We all know that, when working with important information, we should keep a copy of that information as a back up. This back up could be stored right along side the original but a better idea is to store it on another, secure location.
When you start treating your infrastructure as code, you need to follow some of the same practices that application developers do, and that includes keeping copies of your work in a safe place and keeping track of what's happened to the code as the project changes.
Imagine that you and your team are working on a cookbook. Developing and deploying the first release of the cookbook is only the beginning. Shortly after the release you begin working on the next version but people discover issues with the currently deployed version. Repairing these issues requires you to stop development on the new release and go back to the older release.
To do that effectively requires an entire history of the changes you made. That history:
- provides a way to return to a previous version.
- lets you know who made each change.
- describes why the change was made.
One way to safely store versions of your code, keep track of its complete history and involve the people on your team is to use a distributed version control system. Here's an example of a typical workflow.
When you first start developing changes you work on a local copy of the code. As you make changes, you'll come to various points where you haven't completed an entire feature or fix but have reached an important milestone. For instance, you may find a fix for a bug but discover that your solution is too slow or doesn't adhere to standards defined by the team. You save your work and, because you have your own local copy just as everyone else on the team has theirs, your work remains private. You aren't saving your work to a single copy that exists on a server and that everyone shares.
At the point that you think your code is ready for other people to evaluate, you send your local copy to a central repository. Once you've sent your changes to the repository, other team members can retrieve it and inspect it, test it and merge the changes. They now have their own up-to-date copy of the software on their local machine, where they're free to make their own changes without impacting anyone else.
The Chef community primarily uses Git as its distributed version control system. Using Git isn't required to write Chef code but it's required if you want to share your code with the rest of the Chef community. We should make clear that we're going to be talking about both Git and GitHub in this module. Git is a version control system that allows you to manage your source code. GitHub is a hosting service for Git repositories. You use these remote repositories for backup and collaboration.
In the next section we're going to help you get started with Git and GitHub by exploring their core concepts and explaining some of the commonly used commands.
This module only explores a small subset of the concepts and commands you'll use as you gain experience. To learn more, read the documentation at https://git-scm.com/doc
The first step to using Git for version control is to include your current projects in a Git repository, often called a 'repo' for short.
Within the parent directory of your project, run the
git init command to initialize it as a Git repository. This adds a
.git directory to that parent directory. This directory stores the history of the files and the changes that you commit.

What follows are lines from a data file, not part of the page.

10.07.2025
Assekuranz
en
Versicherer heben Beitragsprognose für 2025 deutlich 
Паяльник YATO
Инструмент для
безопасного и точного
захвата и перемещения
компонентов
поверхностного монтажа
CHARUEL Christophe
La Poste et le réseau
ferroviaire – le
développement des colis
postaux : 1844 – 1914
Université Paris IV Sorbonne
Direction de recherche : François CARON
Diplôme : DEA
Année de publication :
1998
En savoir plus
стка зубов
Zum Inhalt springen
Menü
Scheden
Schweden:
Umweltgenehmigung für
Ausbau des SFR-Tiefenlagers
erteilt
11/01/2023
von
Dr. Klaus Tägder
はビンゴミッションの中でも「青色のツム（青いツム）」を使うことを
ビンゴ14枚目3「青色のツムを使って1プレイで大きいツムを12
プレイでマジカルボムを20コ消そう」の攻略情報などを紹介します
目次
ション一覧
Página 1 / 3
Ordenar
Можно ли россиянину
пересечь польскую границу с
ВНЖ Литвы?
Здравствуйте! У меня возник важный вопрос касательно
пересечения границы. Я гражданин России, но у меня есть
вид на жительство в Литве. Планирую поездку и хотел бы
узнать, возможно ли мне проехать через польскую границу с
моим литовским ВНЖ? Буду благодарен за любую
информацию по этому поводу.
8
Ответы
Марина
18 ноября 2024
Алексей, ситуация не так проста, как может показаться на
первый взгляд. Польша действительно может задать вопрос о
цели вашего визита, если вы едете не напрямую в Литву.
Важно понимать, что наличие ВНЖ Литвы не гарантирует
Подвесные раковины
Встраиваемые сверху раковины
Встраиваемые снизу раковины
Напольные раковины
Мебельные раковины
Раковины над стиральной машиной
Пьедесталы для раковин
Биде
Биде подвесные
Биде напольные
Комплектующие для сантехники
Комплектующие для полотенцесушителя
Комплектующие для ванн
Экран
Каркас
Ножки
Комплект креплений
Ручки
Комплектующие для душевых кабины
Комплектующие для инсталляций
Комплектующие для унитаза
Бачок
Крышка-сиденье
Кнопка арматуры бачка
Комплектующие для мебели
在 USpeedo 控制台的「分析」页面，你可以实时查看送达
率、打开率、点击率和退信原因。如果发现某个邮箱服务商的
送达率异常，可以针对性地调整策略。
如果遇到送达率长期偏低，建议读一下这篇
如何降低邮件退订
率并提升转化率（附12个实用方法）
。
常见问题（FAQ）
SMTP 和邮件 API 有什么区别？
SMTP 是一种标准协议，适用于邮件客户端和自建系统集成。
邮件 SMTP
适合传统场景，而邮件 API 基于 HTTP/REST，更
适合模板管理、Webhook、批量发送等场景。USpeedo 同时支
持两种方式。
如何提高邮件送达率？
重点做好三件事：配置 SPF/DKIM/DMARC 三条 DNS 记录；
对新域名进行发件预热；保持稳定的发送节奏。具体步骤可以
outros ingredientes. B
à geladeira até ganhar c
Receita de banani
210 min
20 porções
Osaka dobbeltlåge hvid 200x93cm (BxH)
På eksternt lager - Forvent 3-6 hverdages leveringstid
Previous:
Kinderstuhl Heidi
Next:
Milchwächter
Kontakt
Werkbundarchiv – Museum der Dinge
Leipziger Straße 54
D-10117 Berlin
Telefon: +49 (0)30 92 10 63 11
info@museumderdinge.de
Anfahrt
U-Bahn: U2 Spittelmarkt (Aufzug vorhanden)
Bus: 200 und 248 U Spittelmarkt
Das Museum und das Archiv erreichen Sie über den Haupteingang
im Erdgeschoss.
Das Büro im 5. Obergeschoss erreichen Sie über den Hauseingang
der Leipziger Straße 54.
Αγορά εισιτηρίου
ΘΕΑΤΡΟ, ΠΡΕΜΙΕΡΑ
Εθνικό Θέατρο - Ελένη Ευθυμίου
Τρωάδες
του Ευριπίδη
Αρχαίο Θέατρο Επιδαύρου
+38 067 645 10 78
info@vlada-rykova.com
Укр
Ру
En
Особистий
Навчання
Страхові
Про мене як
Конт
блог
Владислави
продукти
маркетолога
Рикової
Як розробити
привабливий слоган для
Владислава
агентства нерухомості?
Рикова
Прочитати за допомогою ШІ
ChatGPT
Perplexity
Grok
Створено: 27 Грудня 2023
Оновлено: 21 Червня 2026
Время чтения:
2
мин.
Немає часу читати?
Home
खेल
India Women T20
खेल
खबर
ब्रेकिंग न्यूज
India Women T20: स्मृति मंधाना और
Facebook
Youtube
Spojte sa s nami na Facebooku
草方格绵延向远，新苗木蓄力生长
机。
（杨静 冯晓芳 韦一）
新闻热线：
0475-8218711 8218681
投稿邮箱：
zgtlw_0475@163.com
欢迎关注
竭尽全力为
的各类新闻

If a project is already a Git repository then Git ignores the
You'll often want to know the current status of a Git repository. Running
git status tells you which files are or are not currently stored in the repository. Files not in the repository are called untracked. Initially, all the files in a repository are untracked.
To start tracking a file you add it to a staging area with the
git add FILEPATH command. The staging area is a temporary location that allows you to collect all your changes before you're ready to commit the work.
When you ask again for the current state of the repository with
git status, the output shows the untracked files alongside the files currently in the staging area. To save the changes in the staging area, use the
git commit command. This launches your default text editor, which allows you to write a commit message that is associated with those changes.
Once the commit message is saved and you exit the editor, the changed files are copied locally to the
.git directory. You can review the history of the commits you made with the
git log command. Each commit in the log shows a commit ID, the author, the date and the commit message.
When you make changes to files that you've previously committed, you'll notice that these files will be reported as modified. You can compare the current state of the files and the previously saved state by running the
git diff command. Every new, deleted, or modified line is displayed.
When you are satisfied with the new changes, you again add these files to the staging area (
git add FILEPATH) and then commit them (
git commit). A new entry will appear in the history that you can view (
All the changes that you've committed are stored locally in the repository on your workstation so they're still private. To share this repository and all the changes that you've made requires you to set up a remote repository. Initially, a local repository has no remote repositories. You can see if there are any remote repositories with the
git remote command.
There are many ways to create a remote repository. A common way is to create a new repository in GitHub. This page is an interactive form that creates the remote repository for you. You only need to supply a name. By convention, the name of the primary remote location is origin but you can use whatever name that makes the most sense to you.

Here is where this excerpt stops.